The use, the exploitation and abuse of a couple's ongoing irregular situation for yet more mass media based Pope adulation is sickening and disgraceful even if they were willing holocausts in this charade. Even if they wrote to the Pope asking him to "bless" or rather to perform the Rite of Marriage for them on a plane on the way to another land while they were at work, by no means was it 'pastoral' to indulge this couple in their 'dream'. There are plenty of priests in Chile and there are still plenty of Churches, earthquake or no earthquake. Pray for this ridiculous and careless Pope. What is he going to do next flight? Dish out the Blessed Sacrament from a plastic bag to everyone on board while saying, "Hungry? I always feel a bit peckish on a flight!" One should not give him ideas...

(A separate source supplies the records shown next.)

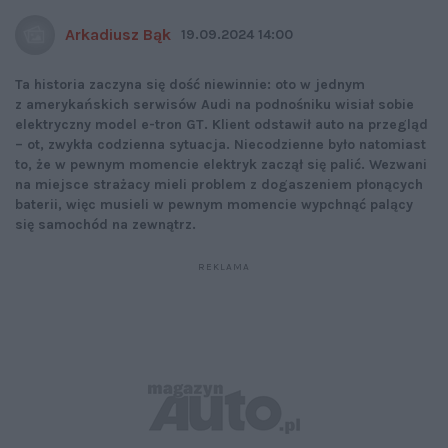
Arkadiusz Bąk
19.09.2024 14:00
Ta historia zaczyna się dość niewinnie: oto w jednym
z amerykańskich serwisów Audi na podnośniku wisiał sobie
elektryczny model e-tron GT. Klient odstawił auto na przegląd
– ot, zwykła codzienna sytuacja. Niecodzienne było natomiast
to, że w pewnym momencie elektryk zaczął się palić. Wezwani
na miejsce strażacy mieli problem z dogaszeniem płonących
baterii, więc musieli w pewnym momencie wypchnąć palący
się samochód na zewnątrz.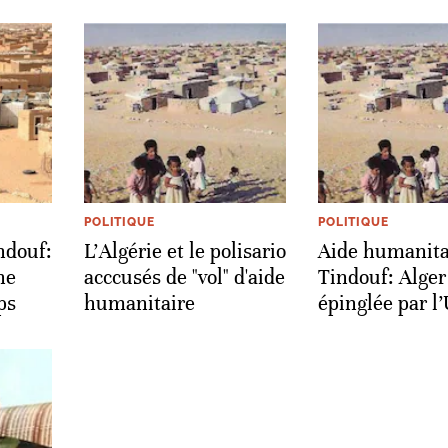
POLITIQUE
POLITIQUE
ndouf:
L'Algérie et le polisario
Aide humanita
ne
acccusés de "vol" d'aide
Tindouf: Alger
ps
humanitaire
épinglée par l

Pray for the happy marriage of the couple. 
Pray for a deepening of reverence in the Church. 

Pray for the clergy!




There has to be a reason Pope Francis wants to avoid Argentina. 
They got a telegram, so I hear, but during his latest trip, we all got the memo.
Don't let this guy try and sell you anything unless it has directly down from his predecessors:

Not Amoris Laetitia.
Not his 'tears' over clergy sexual abuse and its covering up by prelates.
Not a 'spontaeneous wedding on a plane'.

No, sorry! I wouldn't even buy a used car from Pope Francis!

5 comments:

Pelerin said...

What I cannot understand is that the reason given for the young couple not originally marrying in church is that it was destroyed by an earthquake. For some people this may seem a valid reason to postpone a wedding. However for a young presumably Catholic couple I would have thought that after preparing for their Big Day the Priest would have found an alternative venue even if it were out in the open and the couple would have gone ahead with the ceremony elsewhere.

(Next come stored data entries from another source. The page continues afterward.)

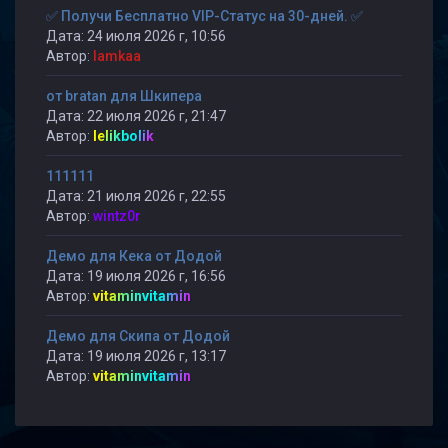
✅ Получи Бесплатно VIP-Статус на 30-дней. ✅
Дата: 24 июля 2026 г, 10:56
Автор:
lamkaa
от bratan для Шкипера
Дата: 22 июля 2026 г, 21:47
Автор:
lelikbolik
111111
Дата: 21 июля 2026 г, 22:55
Автор:
wintz0r
Демо для Кека от Додой
Дата: 19 июля 2026 г, 16:56
Автор:
vitaminvitamin
Демо для Скипа от Додой
Дата: 19 июля 2026 г, 13:17
Автор:
vitaminvitamin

If that had been me and Brighton had been struck by an earthquake destroying my parish church, then I would of course have been upset and very disappointed but I would not have wanted to postpone our wedding any longer than necessary and certainly not for eight years! I would have accepted any venue offered as long as the Priest was present!

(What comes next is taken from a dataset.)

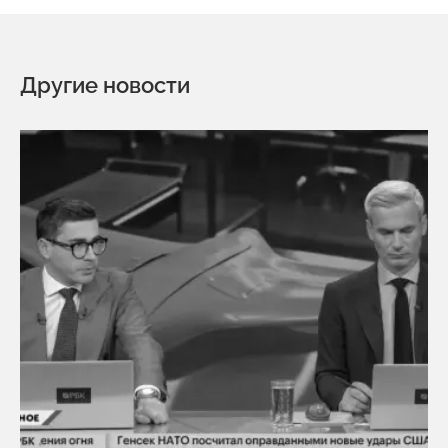
Другие новости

This certainly looks like a publicity stunt and I do hope their marriage lasts because if it does not then the press would have a field day. The only good thing I can see is that it emphasises the difference for Catholics between a Civil Wedding and one performed in a church. In France and probably other countries as well a Civil Wedding is obligatory whereas a Church Wedding is not.

JR Charousek said...

The couple were living in sin, have now asked for forgiveness, and now our wonderful pope has married them in a Catholic ceremony.

Praypraypray said...

Why couldn’t he have had them go through the proper protocol for all couples who want to get married in
The Catholic Church, including the Sacrament of Confession? And following the proper protocol, why couldn’t he have waited until the plane landed and have the marriage in a Catholic Church? It’s been over 7 years since the earthquake destroyed their Catholic Church, so there should be some Catholic Church built somewhere in which the marriage could have taken place! Also, they could have, at least, taken time off for such a solemn Sacrament as Catholic Marriage. This looks like an exhibition and is very sad.

Pelerin said...

It appears that Pope Francis mentioned the marriage of this couple on his flight back. He states that they were prepared for marriage eight years ago and that they did go to Confession before being married by him this time. I have only found one short excerpt of what the Pope said in the plane and have yet to find it with English subtitles. Perhaps more will surface later.

Our Lady of Good Success-pray for us. said...

Publicity punt. Franki Berg is as Catholic as Miley Cyrus' twitter tears.

Did no one notice the passing of Dolores O'Riordan? A single Irish 'pop' voice in the decades of Novus Ordo satanism to rail against abortion.